Because it relies on optical waves, it’s capable of creating imagery with much finer resolution and better detail – described as a ‘quantum leap’.
The experts conducted a successful test across Qinghai Lake in China’s northwest, with the SAL device on one side and the target 63.2 miles (101.8km) away.

The experts conducted a successful test across the huge Qinghai Lake in the north-west of China

It uses a system called synthetic aperture lidar (SAL), a remote sensing technology that sends out a pulse of light energy and then records the amount of that energy reflected back
They achieved ‘exceptional’ imaging clarity at this distance, as reported by South China Morning Post, which is around about where the boundary of space starts.
Alarmingly, the device detected details as small as 0.07 inches (1.7mm) and measured distances to within 0.61 inches (15.6mm).
Live Science points out that SAL needs the motion of an object – such as a moving satellite in orbit – to get images with finer resolution.
So the spy camera would need to be mounted on a satellite of China’s or even its Tiangong Space Station, the rival to the ISS launched in 2021.
Tiangong is moving at 17,000 miles per hour while in low Earth orbit, between 210 and 280 miles (340 and 450km) above our planet’s surface.
China already operates around 300 other surveillance satellites in lower orbits, according to the Center for Strategic & International Studies.
For example, Yaogan-41 – launched in December 2023 – gives China the ability to ‘identify and track car-sized objects throughout the entire Indo-Pacific region’.
It’s unclear when the world’s most powerful spy camera could be launched: MailOnline has contacted the researchers for more information.
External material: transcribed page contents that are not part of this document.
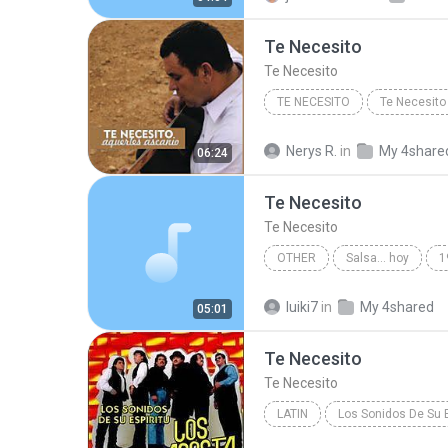
Salsa y Tropical
Te Necesito
Te Necesito
TE NECESITO
Te Necesito
Nerys R.
in
My 4share
06:24
Te Necesito
Te Necesito
OTHER
Salsa... hoy
1
Robbin
Other
luiki7
in
My 4shared
05:01
Te Necesito
Te Necesito
LATIN
Los Sonidos De Su E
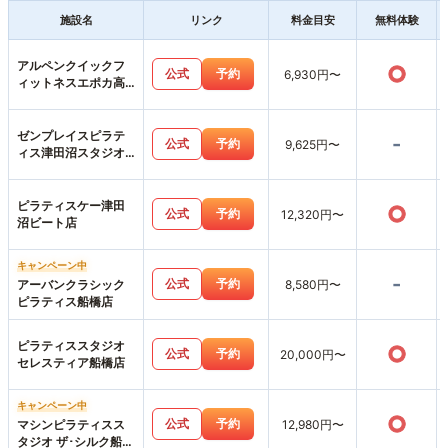
施設名
リンク
料金目安
無料体験
アルペンクイックフ
○
公式
予約
6,930円〜
ィットネスエポカ高
根台店
ゼンプレイスピラテ
-
公式
予約
9,625円〜
ィス津田沼スタジオ
店
ピラティスケー津田
○
公式
予約
12,320円〜
沼ビート店
キャンペーン中
-
公式
予約
アーバンクラシック
8,580円〜
ピラティス船橋店
ピラティススタジオ
○
公式
予約
20,000円〜
セレスティア船橋店
キャンペーン中
○
公式
予約
マシンピラティスス
12,980円〜
タジオ ザ･シルク船橋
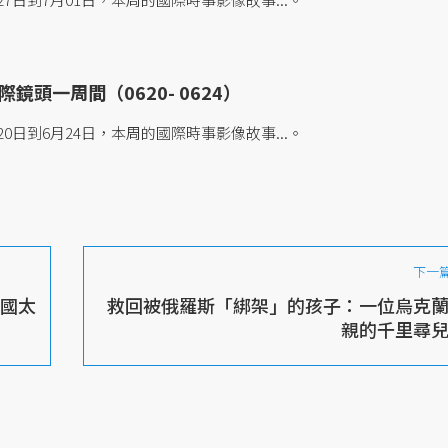
鏡頭一周間（0620- 0624）
0日到6月24日，本周的國際時事影像故事...。
下一
沙國太
救回被俄羅斯「綁架」的孩子：一位烏克
親的千里尋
This image shows the targets at one end of the lake top left (spelling out ‘AIR’) and their SAL imaging result (top right). Bottom, a scene showing the placement of six pyramids and the SAL imaging result
The researchers outline their work further in a new study published in the Chinese Journal of Lasers.
China has previously raised US concerns through its use of ‘spy balloons’, which the Asian country has insisted are simply devices for monitoring the weather.
China’s government has come under increasing scrutiny for high-tech surveillance, from facial recognition-enabled security cameras to apps used by police to extract personal information from smartphones at checkpoints.
China is famous for tracking its citizens using the latest technology – notably a Black Mirror-like social rating system to ‘restore morality’ and blacklist ‘untrustworthy’ citizens.
It also reportedly developed an AI that can read the minds of Communist Party members by analysing facial expressions and brain waves.